What is Kanban? Kanban is a popular framework used to implement agile software development. It requires transparency of work. Work items are represented visually on a kanban board, allowing team members to see the state of every piece of work at any time.
Core Principles of Kanban
Visualize Workflow: Display of work on Visual Board, can help understand the flow of work moving through your system. Making the work visible—along with blockers, bottlenecks and queues—instantly leads to increased communication and collaboration. Please note Kanban doesn’t proscribe a workflow; it only requires that it be displayed in a visual manner. To begin a Kanban implementation, it is important to visually map the process as it currently exists. Limit WIP: The goal of Kanban is to move every bit of work efficiently from beginning to end with as little waste and lag as possible. This requires limiting the amount of work in the pipeline that can be managed at a given time. Kanban approach moves work from one stage to the next only when it is pulled through by “customer” demand.Work is never pushed forward, so bottlenecks are avoided. By limiting how much unfinished work is in process, you can also reduce the time it takes to travel through the Kanban system.
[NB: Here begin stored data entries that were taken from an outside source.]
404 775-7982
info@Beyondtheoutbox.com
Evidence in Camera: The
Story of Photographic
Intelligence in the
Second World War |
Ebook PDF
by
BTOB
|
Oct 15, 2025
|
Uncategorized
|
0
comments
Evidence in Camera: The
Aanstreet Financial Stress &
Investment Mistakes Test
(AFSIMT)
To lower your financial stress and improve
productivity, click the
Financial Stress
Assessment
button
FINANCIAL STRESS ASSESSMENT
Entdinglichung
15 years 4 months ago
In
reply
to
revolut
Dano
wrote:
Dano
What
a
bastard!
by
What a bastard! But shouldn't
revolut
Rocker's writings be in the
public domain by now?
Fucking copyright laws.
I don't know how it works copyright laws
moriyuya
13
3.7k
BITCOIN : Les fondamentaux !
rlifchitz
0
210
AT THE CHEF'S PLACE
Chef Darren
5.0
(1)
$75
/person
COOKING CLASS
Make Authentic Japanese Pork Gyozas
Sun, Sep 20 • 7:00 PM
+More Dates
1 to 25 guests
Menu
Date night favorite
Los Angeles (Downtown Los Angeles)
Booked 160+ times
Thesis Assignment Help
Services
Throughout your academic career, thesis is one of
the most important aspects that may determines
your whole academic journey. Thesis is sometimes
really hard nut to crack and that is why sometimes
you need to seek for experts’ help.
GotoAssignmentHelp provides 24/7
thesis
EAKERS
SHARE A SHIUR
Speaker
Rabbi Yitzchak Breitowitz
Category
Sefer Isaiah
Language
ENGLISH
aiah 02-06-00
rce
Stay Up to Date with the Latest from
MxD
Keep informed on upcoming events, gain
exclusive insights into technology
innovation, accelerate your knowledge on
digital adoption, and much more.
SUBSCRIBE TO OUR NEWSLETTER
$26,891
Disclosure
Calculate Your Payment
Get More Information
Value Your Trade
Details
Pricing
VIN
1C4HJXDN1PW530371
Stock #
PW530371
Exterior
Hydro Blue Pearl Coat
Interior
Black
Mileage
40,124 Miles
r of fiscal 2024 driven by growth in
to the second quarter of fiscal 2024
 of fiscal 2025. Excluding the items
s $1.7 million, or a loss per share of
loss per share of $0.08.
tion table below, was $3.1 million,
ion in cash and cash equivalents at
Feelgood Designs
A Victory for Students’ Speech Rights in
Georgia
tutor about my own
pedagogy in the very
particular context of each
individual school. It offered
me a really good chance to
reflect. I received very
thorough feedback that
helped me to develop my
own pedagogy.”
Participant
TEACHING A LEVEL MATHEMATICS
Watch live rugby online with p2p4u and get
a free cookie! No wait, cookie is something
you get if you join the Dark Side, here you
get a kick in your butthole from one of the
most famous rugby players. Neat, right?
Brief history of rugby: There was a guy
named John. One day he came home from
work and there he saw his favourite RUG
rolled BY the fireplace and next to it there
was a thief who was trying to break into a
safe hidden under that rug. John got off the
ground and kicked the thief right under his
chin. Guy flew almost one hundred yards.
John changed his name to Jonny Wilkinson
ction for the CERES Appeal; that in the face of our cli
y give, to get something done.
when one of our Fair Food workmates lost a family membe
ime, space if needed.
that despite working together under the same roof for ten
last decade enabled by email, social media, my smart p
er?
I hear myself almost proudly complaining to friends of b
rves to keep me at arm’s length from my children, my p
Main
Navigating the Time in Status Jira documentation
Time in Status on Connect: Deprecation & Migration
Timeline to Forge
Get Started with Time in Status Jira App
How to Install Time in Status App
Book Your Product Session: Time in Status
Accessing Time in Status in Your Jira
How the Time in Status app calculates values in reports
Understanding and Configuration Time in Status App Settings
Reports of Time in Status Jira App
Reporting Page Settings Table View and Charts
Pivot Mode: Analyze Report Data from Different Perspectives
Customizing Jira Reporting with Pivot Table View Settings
Focus on Flow: Kanban enhances flow, when something is finished, the next highest thing from the backlog is pulled into play. Kanban highlights work in each stage in the system and gives the status of work. Basis how well workflow is defined and structured, it smoothens the flow and highlights it visually when work gets piled up. Key concept is observing flow of work visually and identification of bottlenecks and working as team to resolve them. As you improve as team, work becomes smoother and predictable. At end it is all about how well it traverses from start to end. Continuous Improvement: Once Kanban is in place, continuous improvement becomes inevitable. Team starts to observe and starts focusing on improvements on their own. They start proposing changes basis outcome received. This evolutionary approach leads to either no or less resistance.
Get Started with Kanban
Best way to get started with Kanban is to “Start with what you have”. This includes understanding your system and current processes. Your complete process is a point where you get request from your customer to point where customer request is fulfilled. Once you know this, start visualizing this on board. Each step on board becomes a stage on board. To begin with you might want to keep it simple, and as team starts using it, becomes used it, continuous improvement will become part of it. Your Kanban board will be and should be changing quite a lot at the beginning and once you have been using it for a while will become more constant. Don’t add WIP Limits immediately, use this form of proto Kanban for few days till you get accustomed and start noticing flow and till you are ready to pull new improvement in system as team. As mentioned earlier, WIP limit is number assigned to each column on how many tasks can be added to it, and no more work shall be picked post that. Limiting WIP, ensures, team members finishes it before he picks new one, ensuring quality and completion. Because actual value of a system is only driven by quality work delivered. After every new setup on board, continue to retrospect and optimize the board. This improvement can be easily identified during stand-up meetings, and daily execution of board. Though every step of board setup is iterative but next step for board completion is setting up reports to track, gauge and define success factors. These reports help identify number of tasks delivered in given time and with what efficiency. Follow the reports daily and review them with your team during the daily meetings. The reports and feedback from the team will give you great insight on how your process can be improved. Few report types are – Cumulative Flow Diagram, Cycle Time and Lead Time.
Final Thoughts
Remember setting up Kanban is a never-ending process, it promotes waste removal and continuous improvement of teams and their performance. You can never implement, Kanban by copy pasting another board. It’s a journey, which every team should follow. Setup principles and practices. You can also define this principles and policies for each column on board, which can act as checklist for quality-oriented task completion. Also remember to make these policies explicit so as everyone in system is aware and understands each column on board. Focus on removing waste and becoming better as you move ahead.